Items listed in a dataset
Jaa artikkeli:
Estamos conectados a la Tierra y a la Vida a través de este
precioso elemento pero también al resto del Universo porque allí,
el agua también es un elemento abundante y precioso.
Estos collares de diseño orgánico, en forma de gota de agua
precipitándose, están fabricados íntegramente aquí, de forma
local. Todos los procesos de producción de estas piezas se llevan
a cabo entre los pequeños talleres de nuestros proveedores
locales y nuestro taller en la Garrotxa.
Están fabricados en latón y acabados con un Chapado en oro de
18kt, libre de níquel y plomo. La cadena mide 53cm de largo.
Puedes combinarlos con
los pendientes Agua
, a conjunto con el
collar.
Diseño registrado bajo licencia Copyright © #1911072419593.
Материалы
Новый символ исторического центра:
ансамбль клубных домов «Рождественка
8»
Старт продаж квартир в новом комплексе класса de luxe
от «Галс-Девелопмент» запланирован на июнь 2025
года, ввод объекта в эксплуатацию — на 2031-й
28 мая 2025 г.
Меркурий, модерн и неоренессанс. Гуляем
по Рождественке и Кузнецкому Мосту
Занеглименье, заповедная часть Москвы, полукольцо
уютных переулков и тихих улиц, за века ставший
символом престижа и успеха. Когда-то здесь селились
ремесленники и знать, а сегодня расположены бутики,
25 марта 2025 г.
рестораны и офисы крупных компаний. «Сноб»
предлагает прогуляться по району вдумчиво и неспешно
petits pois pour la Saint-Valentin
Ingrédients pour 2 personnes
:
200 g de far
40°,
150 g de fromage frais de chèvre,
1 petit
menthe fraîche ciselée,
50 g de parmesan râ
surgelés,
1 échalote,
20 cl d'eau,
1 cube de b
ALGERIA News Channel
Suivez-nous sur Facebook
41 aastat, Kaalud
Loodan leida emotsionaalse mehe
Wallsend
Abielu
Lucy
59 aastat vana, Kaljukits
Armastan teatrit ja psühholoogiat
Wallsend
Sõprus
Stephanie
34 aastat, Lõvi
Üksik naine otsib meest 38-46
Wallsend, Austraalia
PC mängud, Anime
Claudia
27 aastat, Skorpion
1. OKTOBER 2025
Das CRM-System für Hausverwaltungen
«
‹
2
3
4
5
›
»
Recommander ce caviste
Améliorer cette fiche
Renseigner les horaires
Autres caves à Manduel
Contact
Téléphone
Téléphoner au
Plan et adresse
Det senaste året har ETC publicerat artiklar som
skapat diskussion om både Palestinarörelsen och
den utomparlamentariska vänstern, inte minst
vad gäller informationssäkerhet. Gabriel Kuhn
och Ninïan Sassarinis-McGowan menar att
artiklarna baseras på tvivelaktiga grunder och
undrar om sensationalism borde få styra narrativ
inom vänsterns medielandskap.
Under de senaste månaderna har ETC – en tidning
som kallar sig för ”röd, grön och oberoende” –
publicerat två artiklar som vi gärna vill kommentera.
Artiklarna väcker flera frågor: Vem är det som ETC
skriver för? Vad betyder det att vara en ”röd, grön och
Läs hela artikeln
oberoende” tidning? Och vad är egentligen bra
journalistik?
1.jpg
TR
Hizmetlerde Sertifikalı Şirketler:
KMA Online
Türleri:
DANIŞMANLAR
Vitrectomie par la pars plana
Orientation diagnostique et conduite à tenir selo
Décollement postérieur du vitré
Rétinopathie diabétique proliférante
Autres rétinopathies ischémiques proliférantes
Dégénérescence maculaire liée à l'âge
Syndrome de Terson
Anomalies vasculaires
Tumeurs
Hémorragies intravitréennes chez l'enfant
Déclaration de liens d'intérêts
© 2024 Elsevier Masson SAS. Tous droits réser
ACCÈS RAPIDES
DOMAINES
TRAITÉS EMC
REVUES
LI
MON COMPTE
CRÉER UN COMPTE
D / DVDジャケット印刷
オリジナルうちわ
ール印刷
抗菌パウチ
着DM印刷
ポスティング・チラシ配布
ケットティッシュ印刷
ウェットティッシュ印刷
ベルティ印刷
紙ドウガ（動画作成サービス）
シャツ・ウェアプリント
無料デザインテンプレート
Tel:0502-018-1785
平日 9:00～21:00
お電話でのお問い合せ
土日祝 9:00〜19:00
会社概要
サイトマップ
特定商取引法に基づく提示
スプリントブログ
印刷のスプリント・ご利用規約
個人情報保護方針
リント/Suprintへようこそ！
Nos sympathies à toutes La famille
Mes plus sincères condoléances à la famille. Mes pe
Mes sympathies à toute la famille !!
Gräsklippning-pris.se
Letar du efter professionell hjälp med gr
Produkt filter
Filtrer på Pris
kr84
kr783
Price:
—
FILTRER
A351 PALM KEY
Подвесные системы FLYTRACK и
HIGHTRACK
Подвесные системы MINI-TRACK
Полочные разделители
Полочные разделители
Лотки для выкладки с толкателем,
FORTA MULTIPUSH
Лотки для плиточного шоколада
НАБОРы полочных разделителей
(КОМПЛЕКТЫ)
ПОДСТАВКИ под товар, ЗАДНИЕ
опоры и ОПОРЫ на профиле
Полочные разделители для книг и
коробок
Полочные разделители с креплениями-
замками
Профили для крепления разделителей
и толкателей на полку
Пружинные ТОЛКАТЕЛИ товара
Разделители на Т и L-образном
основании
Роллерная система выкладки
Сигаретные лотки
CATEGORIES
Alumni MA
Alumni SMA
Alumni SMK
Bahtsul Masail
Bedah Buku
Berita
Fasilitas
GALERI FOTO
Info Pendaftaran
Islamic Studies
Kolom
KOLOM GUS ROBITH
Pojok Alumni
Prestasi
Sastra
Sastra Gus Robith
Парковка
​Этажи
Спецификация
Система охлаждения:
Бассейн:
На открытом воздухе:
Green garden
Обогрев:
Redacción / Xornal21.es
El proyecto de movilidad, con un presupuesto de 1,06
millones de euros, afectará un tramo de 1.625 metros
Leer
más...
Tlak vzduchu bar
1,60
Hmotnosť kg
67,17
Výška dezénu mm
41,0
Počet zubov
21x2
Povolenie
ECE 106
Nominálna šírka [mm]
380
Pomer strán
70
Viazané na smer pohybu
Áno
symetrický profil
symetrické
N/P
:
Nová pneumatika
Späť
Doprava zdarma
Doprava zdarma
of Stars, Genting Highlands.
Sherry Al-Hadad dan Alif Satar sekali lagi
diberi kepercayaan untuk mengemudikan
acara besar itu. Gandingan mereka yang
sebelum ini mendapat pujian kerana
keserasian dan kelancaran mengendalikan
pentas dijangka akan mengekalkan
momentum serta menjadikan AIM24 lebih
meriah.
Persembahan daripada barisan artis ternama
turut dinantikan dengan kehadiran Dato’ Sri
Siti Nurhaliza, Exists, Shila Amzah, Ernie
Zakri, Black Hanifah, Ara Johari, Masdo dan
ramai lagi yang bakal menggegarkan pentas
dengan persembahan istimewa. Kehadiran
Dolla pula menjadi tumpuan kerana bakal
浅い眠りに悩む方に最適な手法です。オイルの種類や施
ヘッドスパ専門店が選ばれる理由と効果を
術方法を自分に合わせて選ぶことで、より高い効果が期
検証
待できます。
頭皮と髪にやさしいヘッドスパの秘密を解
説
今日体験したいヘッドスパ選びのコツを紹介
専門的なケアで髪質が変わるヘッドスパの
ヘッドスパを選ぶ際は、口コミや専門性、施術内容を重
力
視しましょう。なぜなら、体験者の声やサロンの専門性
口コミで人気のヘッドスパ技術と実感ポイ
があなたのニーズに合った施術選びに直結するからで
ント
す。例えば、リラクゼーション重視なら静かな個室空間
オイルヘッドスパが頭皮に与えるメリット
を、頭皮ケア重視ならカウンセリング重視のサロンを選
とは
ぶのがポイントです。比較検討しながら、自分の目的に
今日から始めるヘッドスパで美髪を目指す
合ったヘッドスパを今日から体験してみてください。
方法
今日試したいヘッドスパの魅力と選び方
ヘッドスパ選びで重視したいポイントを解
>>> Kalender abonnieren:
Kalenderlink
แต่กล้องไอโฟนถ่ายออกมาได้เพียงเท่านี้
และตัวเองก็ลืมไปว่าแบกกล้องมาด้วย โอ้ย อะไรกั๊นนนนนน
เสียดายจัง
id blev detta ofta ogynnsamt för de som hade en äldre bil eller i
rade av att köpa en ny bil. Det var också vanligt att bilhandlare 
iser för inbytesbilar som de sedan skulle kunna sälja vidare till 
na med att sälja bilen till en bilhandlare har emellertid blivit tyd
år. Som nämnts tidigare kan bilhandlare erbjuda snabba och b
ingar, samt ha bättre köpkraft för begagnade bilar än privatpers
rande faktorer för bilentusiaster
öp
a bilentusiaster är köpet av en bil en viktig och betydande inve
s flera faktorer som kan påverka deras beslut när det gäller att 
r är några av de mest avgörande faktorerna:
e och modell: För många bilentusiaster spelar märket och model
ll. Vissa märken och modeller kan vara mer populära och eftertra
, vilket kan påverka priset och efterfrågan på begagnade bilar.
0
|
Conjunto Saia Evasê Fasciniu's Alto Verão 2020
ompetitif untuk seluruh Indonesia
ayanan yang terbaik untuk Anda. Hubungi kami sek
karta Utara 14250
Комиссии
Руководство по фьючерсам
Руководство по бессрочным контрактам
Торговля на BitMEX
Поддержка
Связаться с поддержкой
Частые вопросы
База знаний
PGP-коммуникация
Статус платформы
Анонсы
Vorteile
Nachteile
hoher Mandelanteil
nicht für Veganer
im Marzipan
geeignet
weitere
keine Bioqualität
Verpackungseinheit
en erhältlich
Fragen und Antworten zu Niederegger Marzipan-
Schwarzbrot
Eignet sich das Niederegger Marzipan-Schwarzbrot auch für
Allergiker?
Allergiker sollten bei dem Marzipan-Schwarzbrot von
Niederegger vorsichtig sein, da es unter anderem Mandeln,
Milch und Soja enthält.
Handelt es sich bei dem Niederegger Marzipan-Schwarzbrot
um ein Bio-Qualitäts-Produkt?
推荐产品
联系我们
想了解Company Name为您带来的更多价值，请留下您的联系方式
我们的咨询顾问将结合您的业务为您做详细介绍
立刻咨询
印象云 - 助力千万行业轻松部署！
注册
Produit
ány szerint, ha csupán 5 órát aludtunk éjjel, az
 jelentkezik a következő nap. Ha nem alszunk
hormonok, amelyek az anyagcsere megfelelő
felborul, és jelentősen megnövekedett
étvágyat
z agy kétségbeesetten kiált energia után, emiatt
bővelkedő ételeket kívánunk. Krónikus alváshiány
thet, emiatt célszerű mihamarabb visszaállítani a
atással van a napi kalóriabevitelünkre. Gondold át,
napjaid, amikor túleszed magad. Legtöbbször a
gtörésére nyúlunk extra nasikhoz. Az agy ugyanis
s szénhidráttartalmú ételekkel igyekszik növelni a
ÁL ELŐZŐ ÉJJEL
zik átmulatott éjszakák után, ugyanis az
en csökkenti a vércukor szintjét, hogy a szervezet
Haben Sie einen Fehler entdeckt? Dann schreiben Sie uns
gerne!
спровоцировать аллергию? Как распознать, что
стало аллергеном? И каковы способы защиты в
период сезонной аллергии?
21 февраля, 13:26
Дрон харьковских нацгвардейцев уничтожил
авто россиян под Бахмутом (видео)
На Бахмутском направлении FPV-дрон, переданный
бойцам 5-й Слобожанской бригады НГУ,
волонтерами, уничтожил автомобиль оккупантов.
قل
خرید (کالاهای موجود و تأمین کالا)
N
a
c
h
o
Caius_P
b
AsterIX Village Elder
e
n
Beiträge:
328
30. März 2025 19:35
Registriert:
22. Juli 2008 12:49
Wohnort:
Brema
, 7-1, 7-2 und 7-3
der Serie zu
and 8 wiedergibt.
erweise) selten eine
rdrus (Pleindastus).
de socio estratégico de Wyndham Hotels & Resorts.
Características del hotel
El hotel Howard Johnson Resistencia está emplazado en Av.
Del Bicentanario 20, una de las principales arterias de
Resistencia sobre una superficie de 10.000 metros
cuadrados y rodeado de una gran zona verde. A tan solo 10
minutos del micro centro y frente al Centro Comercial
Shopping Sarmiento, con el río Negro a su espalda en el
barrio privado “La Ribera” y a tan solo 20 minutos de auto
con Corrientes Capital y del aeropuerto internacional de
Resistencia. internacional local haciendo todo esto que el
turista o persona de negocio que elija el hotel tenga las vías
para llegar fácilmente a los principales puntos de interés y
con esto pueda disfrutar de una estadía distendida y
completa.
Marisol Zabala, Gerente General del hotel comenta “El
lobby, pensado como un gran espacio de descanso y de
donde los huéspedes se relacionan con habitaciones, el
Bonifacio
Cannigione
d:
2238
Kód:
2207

— The task —
Lines with "системы": state how many there are in the records, and nothing more.

— Response to this task —
2